La modification des murs sexuelles expliquent la recrudescence des maladies sexuellement transmissibles (MST) observées de façon flagrante depuis 1999.
Petit historique
Cette augmentation de l'incidence des MST avait déjà été observée dans le passé, à la fin des années 6soixante lors de la libération de la sexualité.
Avec l'apparition de l'infection par le virus d'immunodéficience acquise, dans les années quatre-vingt, les mesures préventives appuyées par les grandes campagnes publicitaires sur le préservatif avaient eu un impact très positif sur l'incidence des MST avec une diminution très significative des cas de syphilis, maladie à déclaration obligatoire jusqu'en juillet 2000, date à laquelle un décret a modifié l'article du code de santé publique et a annulé cette obligation.
Dans les années 1994-1995, on observe à nouveau une recrudescence des cas de syphilis, notamment chez des patients qui ont eu des rapports sexuels non protégés avec des prostituées originaires d'Europe de l'Est.
Fin novembre 2000, le nombre de cas de syphilis, de gonococcies anorectales et pharyngées recensé dans les consultations de différents dispensaires antivénériens (DAV) est en nette augmentation.
Ce constat est lié à un relâchement de la prévention et à l'augmentation des pratiques sexuelles à risques, notamment la multiplication des partenaires occasionnels et des relations oro-anales.
Les dispensaires antivénériens
Les données des DAV des hôpitaux Tarnier et Saint-Louis et de l'institut Alfred-Fournier permettent de mesurer l'aggravation de cette situation auprès des populations homosexuelles, hétérosexuelles et bisexuelles. Ce phénomène est retrouvé dans l'ensemble des pays industrialisés.
En 1997, 17 % des homosexuels qui consultent affirment avoir eu une pénétration non protégée ; ils sont 23 % en 2000. Encore plus préoccupant, parmi les jeunes de moins de 25 ans, 31 % affirment avoir eu avec des partenaires occasionnels des rapports non protégés, ils n'étaient que 18 % en 1997. Ce relâchement dans la prévention est aussi évident chez les sujets séropositifs pour le VIH : en 1997, 26 % avaient des rapports non protégés, ils sont 38 % en 2000.
Les protocoles HAART donnent trop confiance...
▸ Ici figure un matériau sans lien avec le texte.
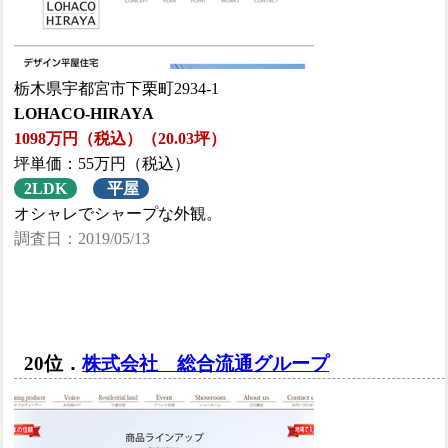
栃木県宇都宮市下栗町2934-1
LOHACO-HIRAYA
1098万円（税込）（20.03坪）
坪単価：55万円（税込）
2LDK
平屋
オシャレでシャープな外観。
調査日：2019/05/13
20位．
株式会社 総合流通グループ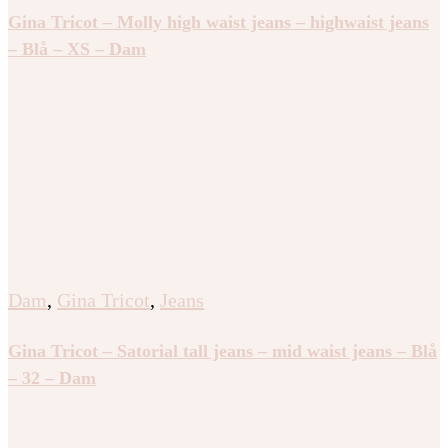
Gina Tricot – Molly high waist jeans – highwaist jeans
– Blå – XS – Dam
Dam
,
Gina Tricot
,
Jeans
Gina Tricot – Satorial tall jeans – mid waist jeans – Blå
– 32 – Dam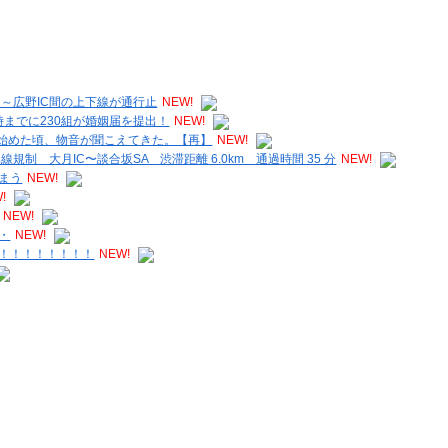
C～広野IC間の上下線が通行止
NEW!
1時までに230組が婚姻届を提出！
NEW!
り始めた頃、物音が聞こえてきた。【再】
NEW!
制 大月IC〜談合坂SA 渋滞距離 6.0km 通過時間 35 分
NEW!
まう
NEW!
!
NEW!
・
NEW!
！！！！！！！！
NEW!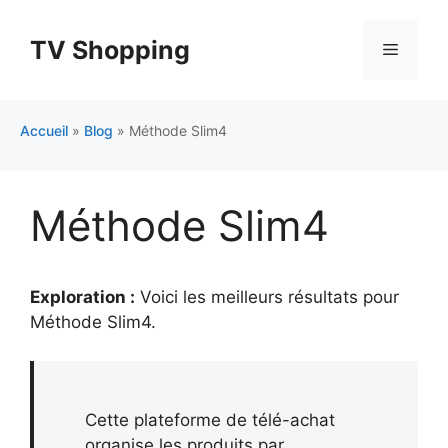
Aller
au
TV Shopping
Menu
contenu
Accueil
»
Blog
»
Méthode Slim4
Méthode Slim4
Exploration :
Voici les meilleurs résultats pour
Méthode Slim4
.
Cette plateforme de télé-achat
organise les produits par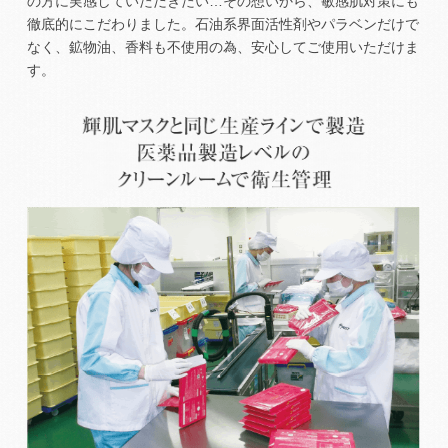
の方に実感していただきたい…その想いから、敏感肌対策にも
徹底的にこだわりました。石油系界面活性剤やパラベンだけで
なく、鉱物油、香料も不使用の為、安心してご使用いただけま
す。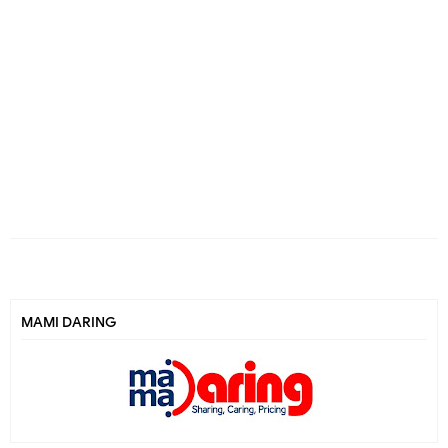
MAMI DARING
L'une des explications serait l'arrivée des trithérapies ou plus généralement des protocoles HAART (Highly Active Antiretroviral Therapy). Une étude menée par une équipe de San Francisco* avait clairement démontré l'augmentation significative du risque de MST chez des patients sous HAART, variant de 0,66 % en 1995 à 1,35 % en 1998 (p < 0,001). Même si ces thérapies antirétrovirales intensives abaissent la charge virale et induisent donc une moindre présence du virus dans les liquides génitaux et le sang, on sait que l'existence d'une MST ulcéreuse ou inflammatoire augmente la probabilité de transmission du VIH et la charge virale dans les sites génitaux, et peut même augmenter la résistance du virus.
Par ailleurs, une étude menée par les différents DAV entre le 1er juin 2000 et mai 2001 a permis de recenser 78 cas de syphilis ; 77 étaient des hommes. Soixante-quinze pour cent de ces patients étaient homosexuels, 14 % hétérosexuels, 11 % bisexuels, âgés en moyenne de 36,4 ans. Vingt sept pour cent n'avaient aucun antécédent de MST, 53 % étaient infectés par le VIH.
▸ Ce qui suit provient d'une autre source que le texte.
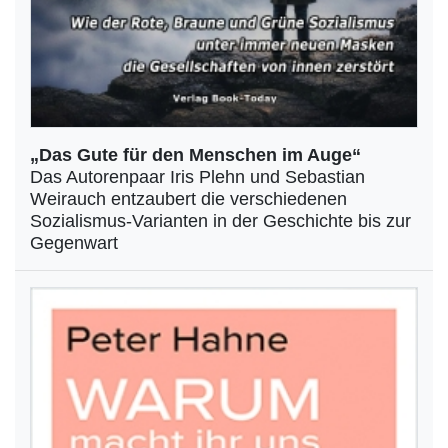
„Das Gute für den Menschen im Auge“
Das Autorenpaar Iris Plehn und Sebastian
Weirauch entzaubert die verschiedenen
Sozialismus-Varianten in der Geschichte bis zur
Gegenwart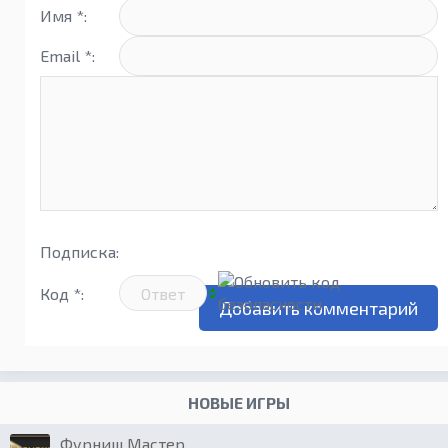
Имя *:
Email *:
Подписка:
Код *:
НОВЫЕ ИГРЫ
Фурниш Мастер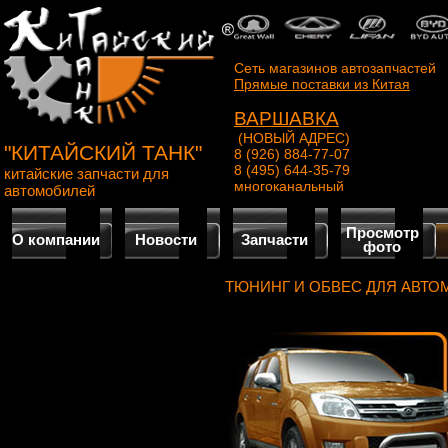
Сеть магазинов автозапчастей
Прямые поставки из Китая
ВАРШАВКА
(НОВЫЙ АДРЕС)
"КИТАЙСКИЙ ТАНК"
8 (926) 884-77-07
8 (495) 644-35-79
китайские запчасти для
многоканальный
автомобилей
Просмотр
О компании
Новости
Запчасти
фото
ТЮНИНГ И ОБВЕС ДЛЯ АВТО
Les formes cutanées révèlent souvent la maladie
Le mode de révélation de la maladie était chez 66/78 patients des manifestations cutanées telles que le chancre, les adénopathies... mais la syphilis, « grande simulatrice » peut ne pas être dépistée.
On constate de plus une augmentation du nombre de cas d'herpès génital chez des sujets jeunes avec une modification de l'épidémiologie : 40 % des cas sont liés à une contamination par HSV1. Cela s'explique par des pratiques sexuelles à risque et notamment des relations orogénitales.
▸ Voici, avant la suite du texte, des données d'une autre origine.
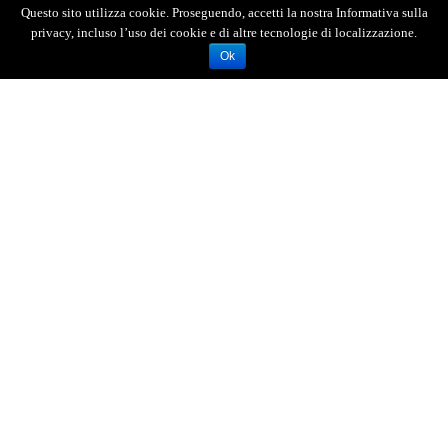
Questo sito utilizza cookie. Proseguendo, accetti la nostra Informativa sulla
privacy, incluso l’uso dei cookie e di altre tecnologie di localizzazione.
Ok
AGENZIA FOTOGIORNALISTICA ENRICO DI GIACOMO. TUTTI
I DIRITTI RISERVATI.
REGISTRATA AL REGISTRO STAMPA DEL TRIBUNALE DI
MESSINA AL N.10 DEL 02/10/2006.
P.IVA: 02595110830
Les tests sérologiques permettent aujourd'hui d'identifier de nombreux patients, notamment ceux qui présentent des formes atypiques de plus en plus fréquentes dans ce type de MST.
D'après un entretien avec le Dr Bruno Halioua (institut Alfred-Fournier, Paris).
* Susan Scheer et coll. « The Lancet », vol. 357, 10 février 2001, pp. 432-435.